Citation: 2007 FCA 289

 

CORAM:       NOËL J.A.

                        NADON J.A.

                        PELLETIER J.A.

 

BETWEEN:

SHELDON BLANK

Appellant

and

THE MINISTER OF THE ENVIRONMENT

Respondent

 

 

 

Heard at Winnipeg, Manitoba, on September 12, 2007.

Judgment delivered at Ottawa, Ontario, on September 17, 2007.

 

REASONS FOR JUDGMENT BY:                                                                          PELLETIER J.A.

CONCURRED IN BY:                                                                                                      NOËL J.A.

NADON J.A.

 

 

 


Date: 20070917

Docket: A-515-06

Citation: 2007 FCA 289

 

CORAM:       NOËL J.A.

                        NADON J.A.

                        PELLETIER J.A.

 

BETWEEN:

SHELDON BLANK

Appellant

and

THE MINISTER OF THE ENVIRONMENT

Respondent

 

 

REASONS FOR JUDGMENT

PELLETIER J.A.

[1]               Following the collapse of the Crown's prosecution of Mr. Blank and his company Gateway Industries Ltd., Mr. Blank commenced an action for malicious prosecution. In support of that action, Mr. Blank filed various requests for disclosure under the Access to Information Act, R.S.C. 1985, c. A-1 (the Act). The last of those requests was disposed of by Russell J. of the Federal Court in a decision reported at 2006 FC 1253, [2006] F.C.J. No. 1635 (Blank v. Canada (Minister of the Environment). Mr.
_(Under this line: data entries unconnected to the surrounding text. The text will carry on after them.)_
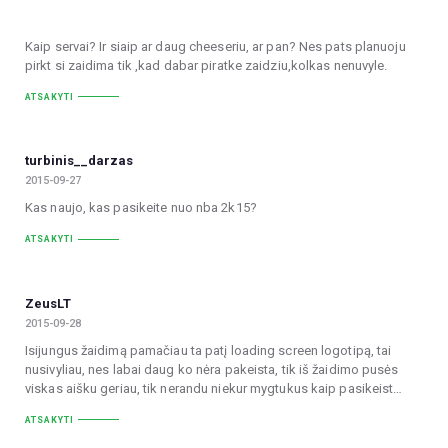
Kaip servai? Ir siaip ar daug cheeseriu, ar pan? Nes pats planuoju
pirkt si zaidima tik ,kad dabar piratke zaidziu,kolkas nenuvyle.
ATSAKYTI
turbinis__darzas
2015-09-27
Kas naujo, kas pasikeite nuo nba 2k15?
ATSAKYTI
ZeusLT
2015-09-28
Isijungus žaidimą pamačiau ta patį loading screen logotipą, tai
nusivyliau, nes labai daug ko nėra pakeista, tik iš žaidimo pusės
viskas aišku geriau, tik nerandu niekur mygtukus kaip pasikeist…
ATSAKYTI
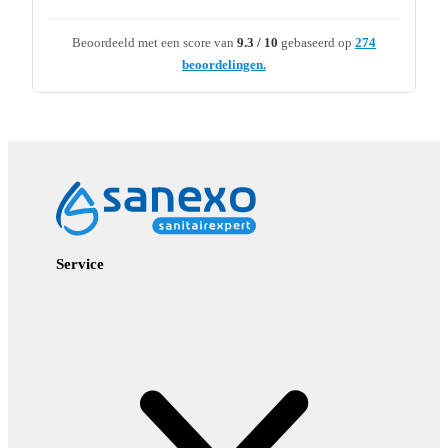
Beoordeeld met een score van
9.3 / 10
gebaseerd op
274
beoordelingen.
Service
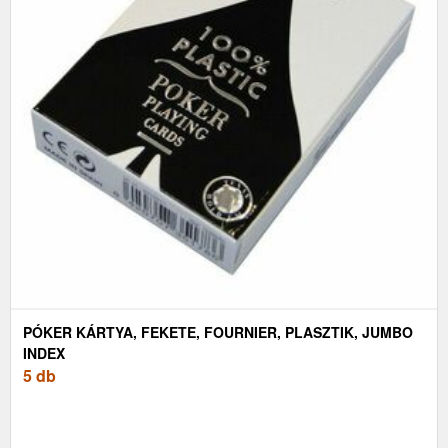
PÓKER KÁRTYA, FEKETE, FOURNIER, PLASZTIK, JUMBO
INDEX
5 db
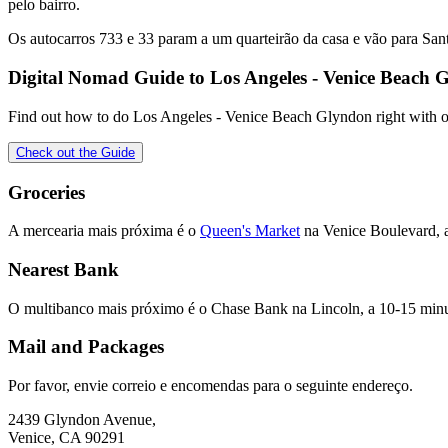
pelo bairro.
Os autocarros 733 e 33 param a um quarteirão da casa e vão para Sa
Digital Nomad Guide to
Los Angeles - Venice Beach 
Find out how to do
Los Angeles - Venice Beach Glyndon
right with o
Check out the Guide
Groceries
A mercearia mais próxima é o
Queen's Market
na Venice Boulevard, a
Nearest Bank
O multibanco mais próximo é o Chase Bank na Lincoln, a 10-15 minut
Mail and Packages
Por favor, envie correio e encomendas para o seguinte endereço.
2439 Glyndon Avenue,
Venice, CA 90291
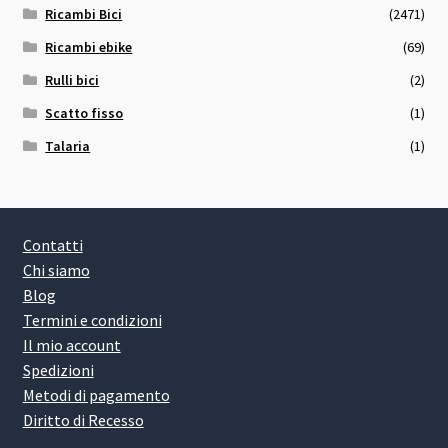
Ricambi Bici
(2471)
Ricambi ebike
(69)
Rulli bici
(2)
Scatto fisso
(1)
Talaria
(1)
Contatti
Chi siamo
Blog
Termini e condizioni
Il mio account
Spedizioni
Metodi di pagamento
Diritto di Recesso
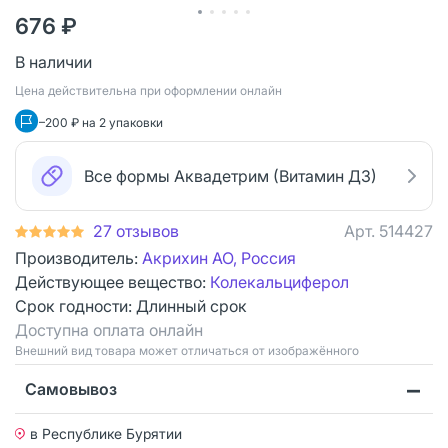
676 ₽
В наличии
Цена действительна при оформлении онлайн
–200 ₽ на 2 упаковки
Все формы Аквадетрим (Витамин Д3)
27 отзывов
Арт.
514427
Производитель:
Акрихин АО, Россия
Действующее вещество:
Колекальциферол
Срок годности:
Длинный срок
Доступна оплата онлайн
Bнешний вид товара может отличаться от изображённого
Самовывоз
в Республике Бурятии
Blank now appeals from that decision on grounds which have become familiar to this Court, namely the adequacy of the severance ordered by the Court, the allegation that the Crown is using solicitor-client privilege to conceal evidence of its own wrong-doing, and the public interest in disclosure notwithstanding the existence of a claim of privilege.

 

[2]               Mr. Blank complains as well that documents which were ordered disclosed, and which were disclosed in other proceedings, have been declared exempt in these proceedings when they have lost their exempt status. This matter was argued before Russell J. on June 1, 2006, and his decision rendered on October 19, 2006. The Supreme Court heard argument on Mr. Blank's appeal with respect to litigation privilege on December 13, 2005, and rendered its decision on September 8, 2006. Thus, at the time the matter was argued before Russell J., the status of documents subject to a claim of litigation privilege had not been decided, as a result of which the Crown maintained its position with respect to those documents. Mr. Blank's complaint relates to a list of documents which the Minister of the Environment forwarded to the Minister of Justice in respect of which a claim of privilege had been made. Some of those documents were released to Mr. Blank following the decision of the Supreme Court. Mr. Blank believes that some of the documents appearing on the list in question, which appears at pages 55 to 59 of Volume II of the Appeal Book, were released to him following the decision of the Supreme Court but were nonetheless declared to be exempt from disclosure by Russell J.

 

[3]               One answer to Mr. Blank's complaint is that if the documents were disclosed to him in another file, then he has the documents and the purposes of the legislation have been met. Mr. Blank has a different concern. He is unable to cross-reference the documents which were released to him following the Supreme Court's decision with those which Russell J. declared to be exempt. As a result, he is unable to satisfy himself that he has all the documents to which he is entitled in the present file.

 

[4]               As a result, Mr. Blank says that Russell J. was bound to review the list of documents which were forwarded to the Department of Justice and to satisfy himself that the documents which he declared exempt were not on that list. I disagree. Russell J. was required to rule on the disclosure of the documents which were before him. He carefully catalogued them and identified those which were in issue. He distinguished between documents where litigation privilege was claimed and those where legal advice privilege was claimed, as well as those where the claim of privilege did not distinguish between the two types of privilege. He then reviewed the contentious documents and ruled on their disclosure on the strength of the information which the parties provided him. He ordered disclosure of all documents where the claim of exemption was based on litigation privilege. Where the exemption claimed did not distinguish between the two branches of privilege, he reviewed the documents to satisfy himself that a valid exemption existed. All of this is carefully recorded in Schedules A and B to his decision. In light of those circumstances, the fact that further documents were exchanged between the parties after they appeared before him was, for his purposes, immaterial.

 

[5]               Mr. Blank has a deeply flawed view of the effect of section 25 of the Act which deals with severance. Invoking notions of statutory interpretation and parliamentary supremacy, he argues that the obligation to sever protected information set out in section 25 can be used to limit the exemption in favour of solicitor client privilege. Section 25 is a straight-forward disposition:

25. Notwithstanding any other provision of this Act, where a request is made to a government institution for access to a record that the head of the institution is authorized to refuse to disclose under this Act by reason of information or other material contained in the record, the head of the institution shall disclose any part of the record that does not contain, and can reasonably be severed from any part that contains, any such information or material.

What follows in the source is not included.